Jo Johnson's Financial Times interview with Jean-Marie Messier (aka J6M) the fallen ex-CEO of French entertainment conglomerate Vivendi SA (Google Finance stock price) prompted me to follow Dachis's Twitter page. Dachis and J6M offer many lessons on how smart executives can make mistakes, survive the deathwatch period, and fire back. Both faced learning/experience curves as young, ambitious CEOs and grew their global footprint through acquisitions of smaller firms. Both gambled on bold Web 1.0 visions of digital ecosystems in which the acquisitions promised deal synergies. When the gambles failed they became media targets for value destruction which made the deal synergies a mirage: Johnson and Le Monde journalist Martine Orange pilloried J6M in their book The Man Who Tried to Buy the World (Portfolio, New York, 2003).  Just over five years later, J6M is frank with his former nemesis on his survival instinct: "The real motivation is to be alive, to restart, to kick yourself and stand up again."

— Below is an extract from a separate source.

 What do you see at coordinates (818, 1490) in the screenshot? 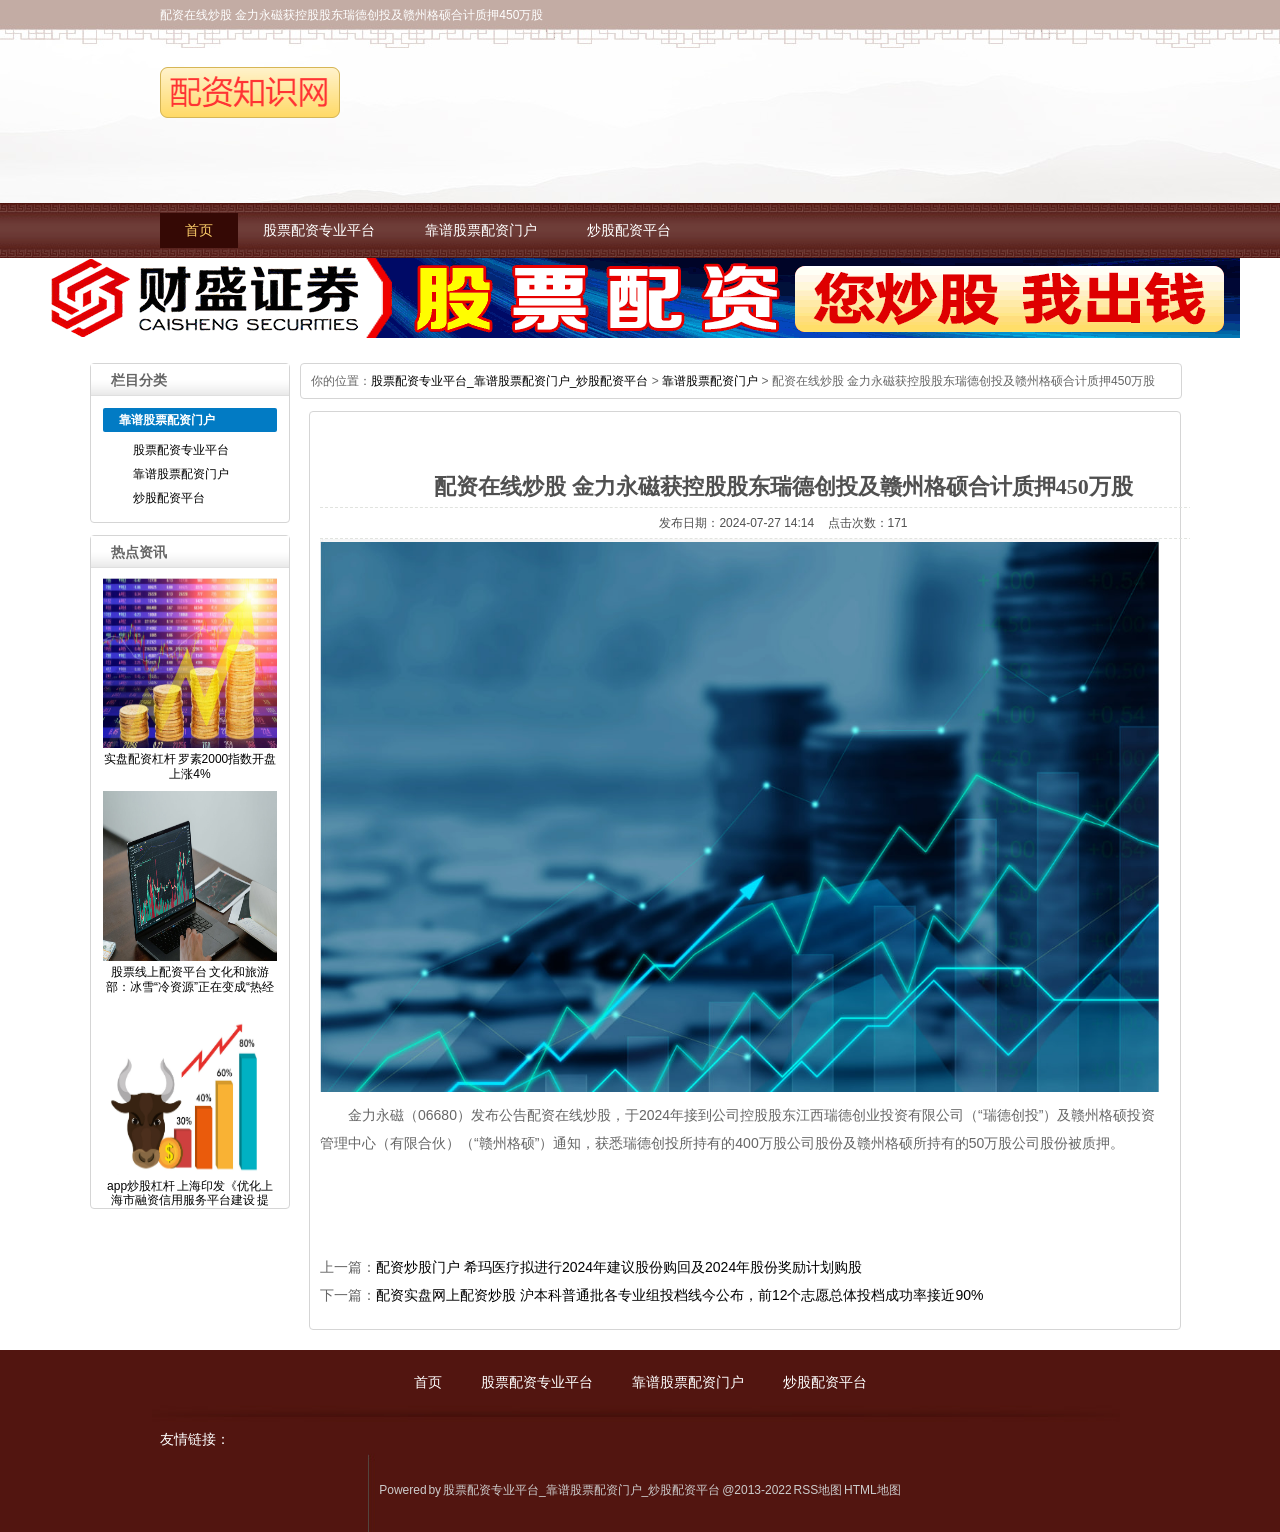 I see `RSS地图` at bounding box center [818, 1490].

Johnson believes many of J6M's decisions are gambits to resurrect his reputation on his own terms. He's reached out to financial media journalists who took him to task for Vivendi's hypergrowth. He's a longtime confidante and advisor to French president Niolas Sarkozy. He's joined George Soros, Paul Krugman, Robert Shiller and many others in writing a book on the global financial crisis. But perhaps J6M's smartest move like Dachis was to leverage his core skillset to create value, in a more favourable setting without the pressure of being a public company CEO. J6M founded Messier Partners in 2002 as a 20-person investment advisory boutique with offices in New York, Paris and London that provides cross-border M&A, divestitures and capital raising services (Forbes & International Herald Tribune coverage). Like many boutiques it leverages Messier's name, personal network and a cadre of young analysts whilst keeping a low profile: when I checked, the firm doesn't have a current public website for its Internet domain name and its Internet Archive cache returns errors. You'll have to settle for the boutique's LinkedIn page, BusinessWeek profile and Jobs-Salary.com data.